St. Rita of Cascia & Baseball – My New Favorite Saint

theophilus May 22nd, 2008

I think I might have a new favorite saint.  St. Rita of Cascia is new to the U.S. liturgical calendar even though she lived in the 15th Century and was canonized in 1900.  Why the Church waited so long to canonize her and then get her on our calendar is beyond me because I fell in love with her story as soon as I read it.

She wanted to become a nun but her parents wanted her to marry.  She obeyed her parents and was rewarded by being married to a jerk.  With him, she had two boys – both of whom tried her patience.  After 18 years of marriage, her husband had started to come around when he was killed by a political rival.  She grew justifiably concerned that her sons were going to try and exact revenge.  She tried to persuade them to forgive and forget but ultimately had to give them over to God, as she prayed that God would stop their plans.  Both sons died of natural causes within a year of their father’s murder.  Talk about God needing to go to extreme measures.

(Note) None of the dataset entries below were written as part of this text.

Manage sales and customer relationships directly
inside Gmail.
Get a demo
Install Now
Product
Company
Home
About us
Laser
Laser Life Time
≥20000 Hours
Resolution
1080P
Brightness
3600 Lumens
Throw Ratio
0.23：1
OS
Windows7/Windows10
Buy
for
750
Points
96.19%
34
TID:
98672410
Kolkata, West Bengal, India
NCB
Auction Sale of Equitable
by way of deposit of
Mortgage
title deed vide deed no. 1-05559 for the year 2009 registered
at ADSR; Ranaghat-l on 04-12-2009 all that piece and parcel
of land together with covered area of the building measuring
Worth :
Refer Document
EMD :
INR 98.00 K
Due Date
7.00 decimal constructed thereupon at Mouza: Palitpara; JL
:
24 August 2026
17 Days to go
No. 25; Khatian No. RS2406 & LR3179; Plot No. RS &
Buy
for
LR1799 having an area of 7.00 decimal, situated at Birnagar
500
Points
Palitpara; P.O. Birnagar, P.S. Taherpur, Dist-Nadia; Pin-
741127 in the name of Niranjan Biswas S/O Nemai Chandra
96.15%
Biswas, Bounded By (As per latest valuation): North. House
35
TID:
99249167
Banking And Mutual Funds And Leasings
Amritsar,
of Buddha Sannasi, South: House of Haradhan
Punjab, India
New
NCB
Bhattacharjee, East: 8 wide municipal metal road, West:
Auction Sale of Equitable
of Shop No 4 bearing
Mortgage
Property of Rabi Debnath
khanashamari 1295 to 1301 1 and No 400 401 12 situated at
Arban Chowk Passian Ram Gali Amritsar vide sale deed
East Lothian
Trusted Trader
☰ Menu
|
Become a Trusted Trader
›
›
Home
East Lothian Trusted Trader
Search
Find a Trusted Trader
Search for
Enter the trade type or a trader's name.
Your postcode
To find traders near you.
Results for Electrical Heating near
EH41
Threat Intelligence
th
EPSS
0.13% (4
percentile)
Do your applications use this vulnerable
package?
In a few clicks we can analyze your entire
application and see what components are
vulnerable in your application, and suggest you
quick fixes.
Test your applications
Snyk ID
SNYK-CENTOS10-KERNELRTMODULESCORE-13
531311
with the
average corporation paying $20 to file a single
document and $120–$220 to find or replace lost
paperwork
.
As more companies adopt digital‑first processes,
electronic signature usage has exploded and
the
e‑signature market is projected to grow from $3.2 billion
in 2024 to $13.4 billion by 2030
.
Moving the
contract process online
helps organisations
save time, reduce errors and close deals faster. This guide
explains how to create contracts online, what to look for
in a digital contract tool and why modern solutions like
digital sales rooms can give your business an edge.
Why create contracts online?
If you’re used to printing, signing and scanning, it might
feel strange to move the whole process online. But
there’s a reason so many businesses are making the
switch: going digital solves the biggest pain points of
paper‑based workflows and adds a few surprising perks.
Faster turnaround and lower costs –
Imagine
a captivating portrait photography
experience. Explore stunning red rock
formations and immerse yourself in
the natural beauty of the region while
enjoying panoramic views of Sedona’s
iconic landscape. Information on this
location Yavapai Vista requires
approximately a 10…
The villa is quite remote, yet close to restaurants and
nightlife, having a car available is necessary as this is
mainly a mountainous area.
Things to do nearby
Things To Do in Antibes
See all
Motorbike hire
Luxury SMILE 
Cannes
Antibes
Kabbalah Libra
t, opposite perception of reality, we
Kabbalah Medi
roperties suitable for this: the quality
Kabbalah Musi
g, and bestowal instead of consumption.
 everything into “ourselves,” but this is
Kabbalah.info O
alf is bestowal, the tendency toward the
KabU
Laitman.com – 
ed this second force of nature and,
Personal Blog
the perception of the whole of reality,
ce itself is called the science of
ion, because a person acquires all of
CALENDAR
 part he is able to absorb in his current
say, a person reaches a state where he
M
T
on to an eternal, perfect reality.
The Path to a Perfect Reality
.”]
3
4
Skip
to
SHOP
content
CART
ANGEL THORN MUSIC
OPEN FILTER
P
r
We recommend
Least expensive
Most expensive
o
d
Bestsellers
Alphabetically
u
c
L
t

St. Rita decided to enter a convent but the nuns wouldn’t accept her because of the political turmoil involving her family.  Realizing this obstacle, she reconciled the warring families, which in turn led to her being admitted to the convent.  There is a story that the nuns really couldn’t refuse her when they found her one morning inside the locked convent with no visible signs of entry.  It was said that she was transported into the convent walls by St. John the Baptist, St. Augustine and St. Nicholas of Tolentino, her patron saints.  It makes me think that I really need to figure out who my patron saints are and start praying to them.

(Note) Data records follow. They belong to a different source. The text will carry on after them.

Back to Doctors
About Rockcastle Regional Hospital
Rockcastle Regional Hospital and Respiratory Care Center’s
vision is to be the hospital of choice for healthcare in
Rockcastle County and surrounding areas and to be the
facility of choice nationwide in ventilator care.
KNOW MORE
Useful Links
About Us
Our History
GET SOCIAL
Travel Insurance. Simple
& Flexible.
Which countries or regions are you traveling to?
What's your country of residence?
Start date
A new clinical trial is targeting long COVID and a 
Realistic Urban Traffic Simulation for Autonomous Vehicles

One night while she was praying, she received a thorn above her forehead from Christ’s crown of thorns.  The wound would remain for the rest of her life and would end up smelling so badly that she was separated from the other nuns.  St. Rita was a model nun.  She died in 1457, her body incorrupt, her wound smelling of roses.

There is much to admire about St. Rita as she led just a great and holy life.  Oh, and for some reason, she is the unofficial patron saint of baseball.  As she is also a patron saint of lost and impossible causes, I now consider her to be the patron saint of my beloved Cincinnati Reds.

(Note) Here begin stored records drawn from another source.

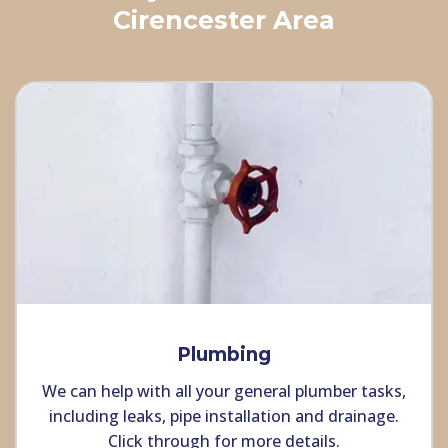
Cirencester Area
Plumbing
We can help with all your general plumber tasks,
including leaks, pipe installation and drainage.
Click through for more details.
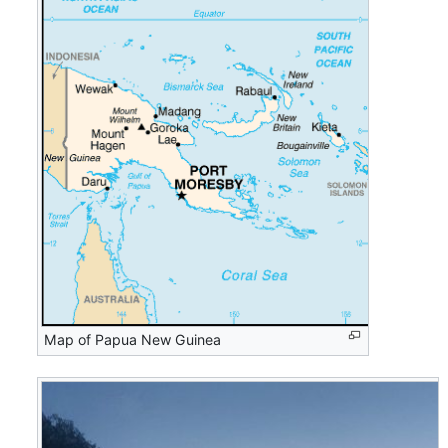
Map of Papua New Guinea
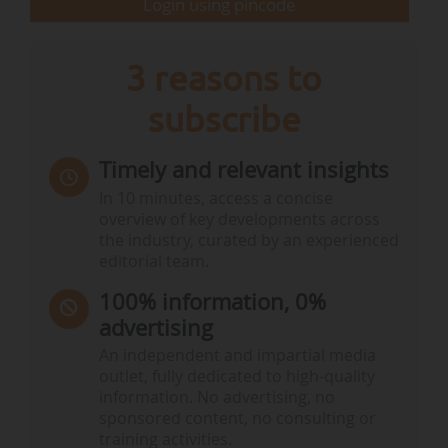
Login using pincode
3 reasons to
subscribe
Timely and relevant insights
In 10 minutes, access a concise
overview of key developments across
the industry, curated by an experienced
editorial team.
100% information, 0%
advertising
An independent and impartial media
outlet, fully dedicated to high-quality
information. No advertising, no
sponsored content, no consulting or
training activities.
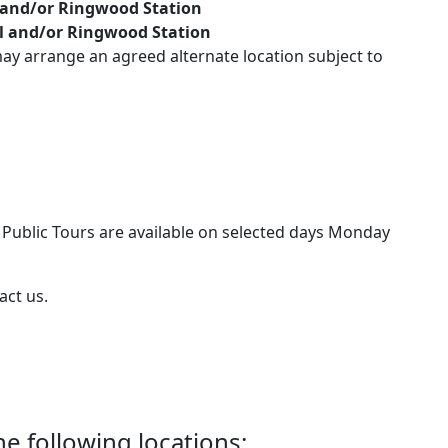
 and/or Ringwood Station
al and/or Ringwood Station
y arrange an agreed alternate location subject to
– Public Tours are available on selected days Monday
act us.
he following locations:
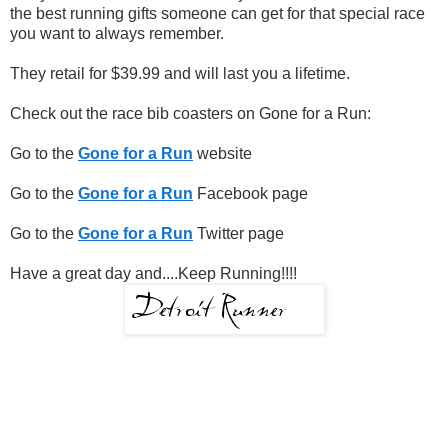
the best running gifts someone can get for that special race
you want to always remember.
They retail for $39.99 and will last you a lifetime.
Check out the race bib coasters on Gone for a Run:
Go to the
Gone for a Run
website
Go to the
Gone for a Run
Facebook page
Go to the
Gone for a Run
Twitter page
Have a great day and....Keep Running!!!!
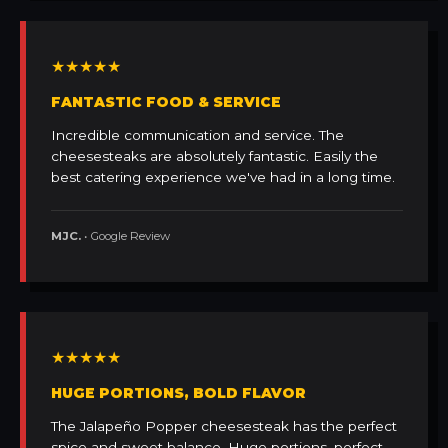
★★★★★
FANTASTIC FOOD & SERVICE
Incredible communication and service. The
cheesesteaks are absolutely fantastic. Easily the
best catering experience we've had in a long time.
MJC.
• Google Review
★★★★★
HUGE PORTIONS, BOLD FLAVOR
The Jalapeño Popper cheesesteak has the perfect
spice and sweet balance. Huge portions, perfect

As I read about her rather unusual wound, I wonder what she thought about the thorn in her forehead.  It had to hurt, it certainly smelled.  The other nuns probably looked at her kinda sideways.  So, did she consider it a blessing or a curse?

I ask the question because I have facial birth defects – it’s clear that something is screwed up with my face.  I’ve often wondered whether my face is a blessing or a curse.  I often asked myself what would I do if Christ would appear to me and tell me that he would heal me – that all I would need to do is ask.  Would I want to be healed?

I have trouble answering this question because my face and my birth defects have become an ingrained part of my personailty, an integral part of who I am.  My face has taught me humility, patience, and forgivness.  You haven’t lived until you’ve had to respond to a little boy telling you that you have a “funny looking” face and you realize the only appropriate response is a laugh and a “yes, I do.”

Did St. Rita want to be cured of the thorn?  Afterall, it was a special sign from God - a different twist on the stigmata.  Did it become a part of who she was, so to heal her would be to take away something integral to her?

I’m glad to have gotten to learn about this incredible saint.  She was a wonderful woman who has a great deal to teach us today.  And as the Reds are opening a four-game series with the Padres tonight in San Diego, I think it only appropriate for me to say a little novena on their behalf – that is assuming she isn’t already a Padres fan.